Mutual Funds are required to distribute capital gains at end of year, often leading to unusual daily price movements. How this works.
Stock mutual funds own hundreds, or even thousands of individual stocks. During the course of the year, funds will buy and sell stocks, either to maintain their investment strategy, or to invest new money, or generate cash for investor redemptions.
When you as an individual buy or sell a stock, you incur a capital gain or loss on that transaction. When the fund company buys or sells a stock, those gains or losses also must flow through to the shareholders. The way fund companies do this is by creating a once a year “dividend” distribution, usually in December, which is reported to the IRS as a capital gain for the investor.
Here is the way it works.
Lets say a fund starts the year with 10000 in various company stocks. There are ten investors who own the fund, who own 1 share each. Each share is worth 1000 each.
During the course of the year, the fund sells a stock for a 1000 loss, and sells another stock for a 2000 gain. At the end of the year, they net up their gains and losses (just as we all would do in our taxable investment accounts) and realize a $1000 gain. Lets assume that the other stocks in the fund lost value, so that the total value of the fund is still $10,000 at the end of the year.
Per IRS regulations, they have to distribute that $1000 gain to the investors. So they sell send each of the 10 investors their share of the gain as a “dividend” of $100. This is reported to the IRS (if it is a taxable account) on the brokerage firms 1099 as a capital gain. The fund is now worth only $9000, because they sent the investors $1000 in cash. So each share loses $100 in value, while the investor receives an equivalent $100 in cash. Everyone still has $1000 at the end of the day.
Now here is where it gets complicated. Most investors probably have setup their accounts to reinvest such dividends by buying new shares in the fund. This creates some interesting price dynamics on the day the distribution is made by the fund company. As explained above, the investors $1000 investment in the fund appears to decline by the amount of the distribution. This is because the $100 is taken out of the account on the day the dividend is declared. But if the dividend is being reinvested, that transaction won't happen until the following day. On the second day the $100 which effectively “disappeared” the day before suddenly reappears as new shares in the mutual fund as the dividend is reinvested. The fund balance (absent any price movement in the interim) is exactly what it was before the distribution occurred. The capital gain has no net effect on the value of the investors holdings.
If the fund is held in a retirement account, that is the end of the story. In a taxable account, however, there IS an impact on the cost basis of the fund. Because the dividend is being reported as income and is buying new shares, and the new shares are being purchased at today’s price, the cost basis of the investors holdings will increase. This will reduce the tax burden on any future sale of shares.

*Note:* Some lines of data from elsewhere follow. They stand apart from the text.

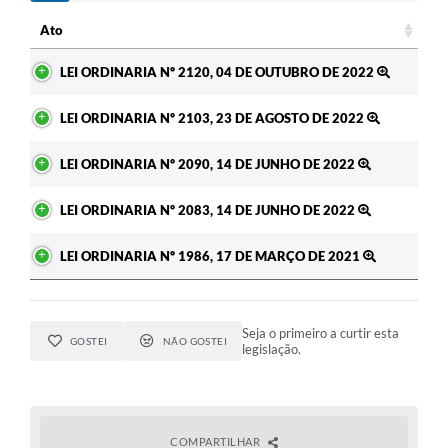
RELATÓRIO ESPORTE MUNICIPAL 2025
Ato
Ato
LEI ORDINARIA Nº 2120, 04 DE OUTUBRO DE 2022
LEI ORDINARIA Nº 2103, 23 DE AGOSTO DE 2022
LEI ORDINARIA Nº 2090, 14 DE JUNHO DE 2022
LEI ORDINARIA Nº 2083, 14 DE JUNHO DE 2022
LEI ORDINARIA Nº 1986, 17 DE MARÇO DE 2021
Seja o primeiro a curtir esta
GOSTEI
NÃO GOSTEI
legislação.
COMPARTILHAR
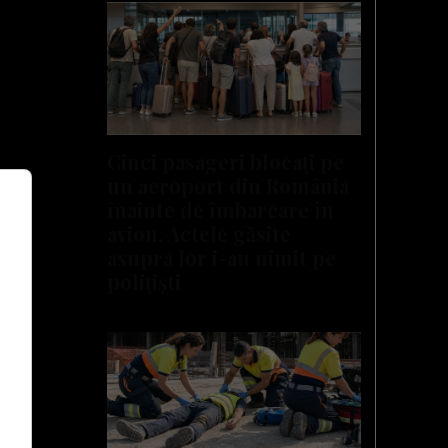
Cinci pasageri blocați pe
un aeroport din România
înainte de îmbarcare în
avion. Actele găsite
asupra lor i-au uimit pe
polițiști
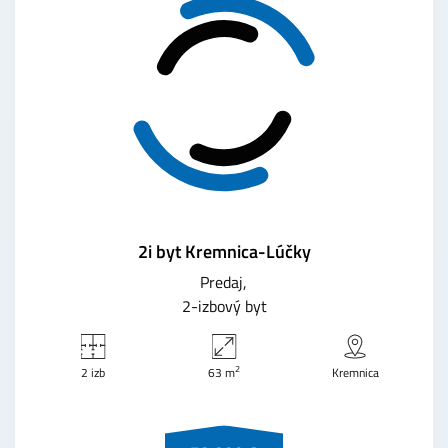
2i byt Kremnica-Lúčky
Predaj
2-izbový byt
2
2 izb
63 m
Kremnica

Some years, funds won’t make any distribution at all. This might be because the net result of the funds buy and sell activity was a loss. Or it may be that previous year’s losses are being carried over to reduce this year’s gain. Actively traded funds will generate larger gains than “passive” index funds – but even index funds will generate some gains.
Many investors find this whole thing confusing. And admittedly it may be more information than you needed to know. But if you find yourself wondering about unusual gyrations in an investments value this time of year – this is your explanation! Hope it makes sense.